EXERCISE REQUIREMENTS: Down to the last line, reproduce the data that follows, but skip the pictures.

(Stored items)
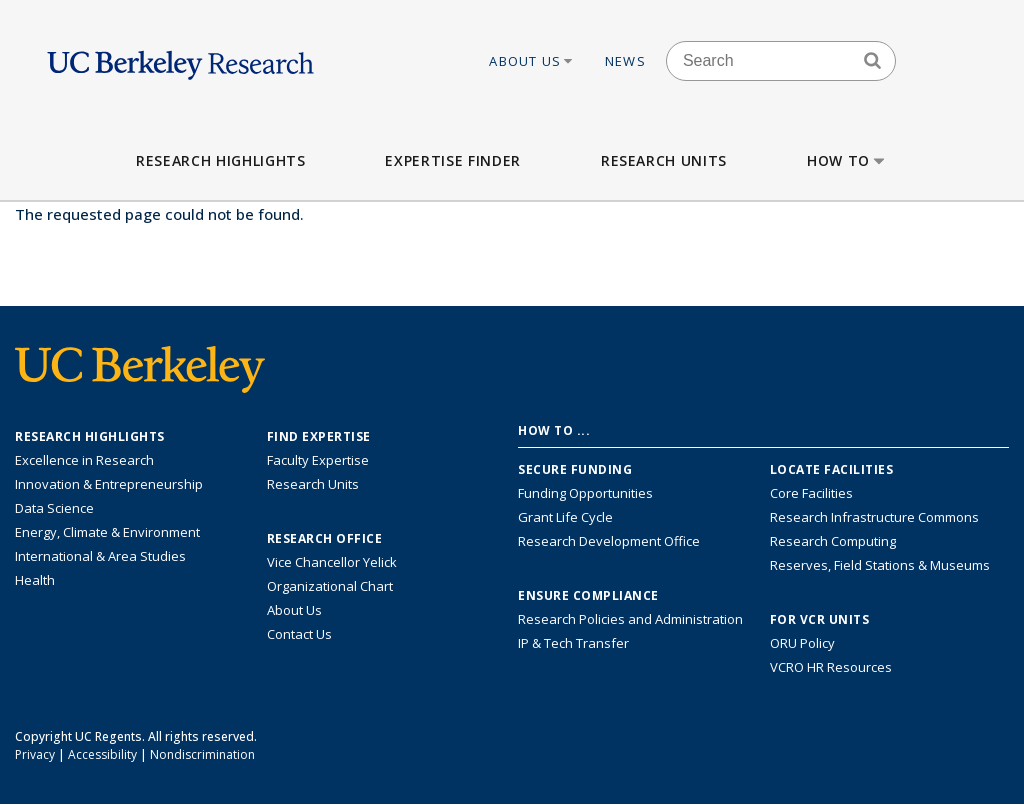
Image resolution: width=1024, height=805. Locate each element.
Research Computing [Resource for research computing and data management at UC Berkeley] (833, 541)
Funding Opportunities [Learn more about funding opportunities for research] (585, 493)
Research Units (664, 160)
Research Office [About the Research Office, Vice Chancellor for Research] (325, 539)
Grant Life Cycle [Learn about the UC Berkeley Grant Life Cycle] (565, 517)
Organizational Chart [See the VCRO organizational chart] (330, 586)
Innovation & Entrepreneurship (109, 484)
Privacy (35, 754)
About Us (532, 61)
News (625, 61)
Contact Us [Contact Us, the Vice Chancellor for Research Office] (299, 634)
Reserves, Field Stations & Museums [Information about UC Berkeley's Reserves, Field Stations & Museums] (880, 565)
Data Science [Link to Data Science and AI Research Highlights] (54, 508)
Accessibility (102, 754)
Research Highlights (220, 160)
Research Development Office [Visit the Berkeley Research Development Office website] (609, 541)
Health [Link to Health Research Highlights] (35, 580)
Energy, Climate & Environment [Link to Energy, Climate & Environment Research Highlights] (107, 532)
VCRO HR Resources (831, 667)
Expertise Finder (452, 160)
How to (847, 160)
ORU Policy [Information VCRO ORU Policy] (802, 643)
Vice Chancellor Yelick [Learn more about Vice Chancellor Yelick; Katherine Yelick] (332, 562)
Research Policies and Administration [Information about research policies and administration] (630, 619)
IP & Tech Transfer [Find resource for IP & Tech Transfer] (573, 643)
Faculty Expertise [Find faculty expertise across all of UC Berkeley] (318, 460)
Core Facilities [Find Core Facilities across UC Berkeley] (811, 493)
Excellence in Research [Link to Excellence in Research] (84, 460)
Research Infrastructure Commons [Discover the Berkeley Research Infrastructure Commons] (874, 517)
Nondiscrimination (202, 754)
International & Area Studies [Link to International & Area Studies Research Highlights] (100, 556)
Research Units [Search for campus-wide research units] (313, 484)
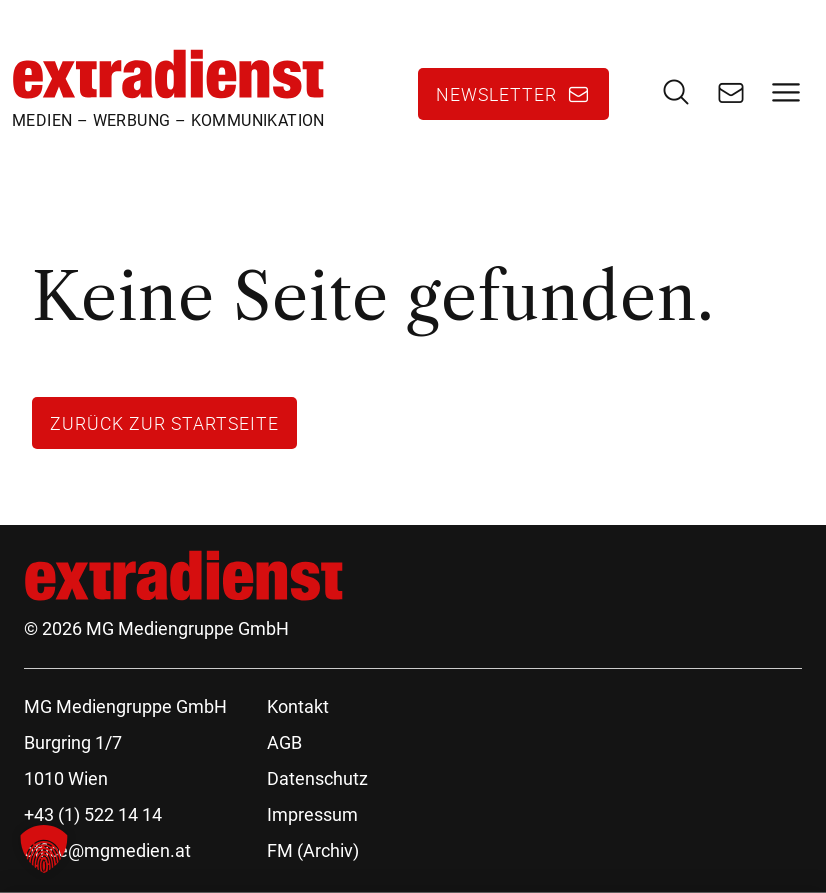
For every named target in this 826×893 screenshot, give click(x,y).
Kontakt (298, 706)
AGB (284, 742)
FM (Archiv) (313, 850)
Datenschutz (317, 778)
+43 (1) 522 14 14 (93, 814)
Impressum (312, 814)
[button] (44, 849)
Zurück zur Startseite (164, 423)
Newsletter (496, 94)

OUTPUT OF THE EXERCISE:
Image resolution: width=1024, height=805. Locate each element.
Research Computing [Resource for research computing and data management at UC Berkeley] (833, 541)
Funding Opportunities [Learn more about funding opportunities for research] (585, 493)
Research Units (664, 160)
Research Office [About the Research Office, Vice Chancellor for Research] (325, 539)
Grant Life Cycle [Learn about the UC Berkeley Grant Life Cycle] (565, 517)
Organizational Chart [See the VCRO organizational chart] (330, 586)
Innovation & Entrepreneurship (109, 484)
Privacy (35, 754)
About Us (532, 61)
News (625, 61)
Contact Us [Contact Us, the Vice Chancellor for Research Office] (299, 634)
Reserves, Field Stations & Museums [Information about UC Berkeley's Reserves, Field Stations & Museums] (880, 565)
Data Science [Link to Data Science and AI Research Highlights] (54, 508)
Accessibility (102, 754)
Research Highlights (220, 160)
Research Development Office [Visit the Berkeley Research Development Office website] (609, 541)
Health [Link to Health Research Highlights] (35, 580)
Energy, Climate & Environment [Link to Energy, Climate & Environment Research Highlights] (107, 532)
VCRO HR Resources (831, 667)
Expertise Finder (452, 160)
How to (847, 160)
ORU Policy [Information VCRO ORU Policy] (802, 643)
Vice Chancellor Yelick [Learn more about Vice Chancellor Yelick; Katherine Yelick] (332, 562)
Research Policies and Administration [Information about research policies and administration] (630, 619)
IP & Tech Transfer [Find resource for IP & Tech Transfer] (573, 643)
Faculty Expertise [Find faculty expertise across all of UC Berkeley] (318, 460)
Core Facilities [Find Core Facilities across UC Berkeley] (811, 493)
Excellence in Research [Link to Excellence in Research] (84, 460)
Research Infrastructure Commons [Discover the Berkeley Research Infrastructure Commons] (874, 517)
Nondiscrimination (202, 754)
International & Area Studies [Link to International & Area Studies Research Highlights] (100, 556)
Research Units [Search for campus-wide research units] (313, 484)
For every named target in this 826×893 screenshot, give click(x,y).
Kontakt (298, 706)
AGB (284, 742)
FM (Archiv) (313, 850)
Datenschutz (317, 778)
+43 (1) 522 14 14 (93, 814)
Impressum (312, 814)
[button] (44, 849)
Zurück zur Startseite (164, 423)
Newsletter (496, 94)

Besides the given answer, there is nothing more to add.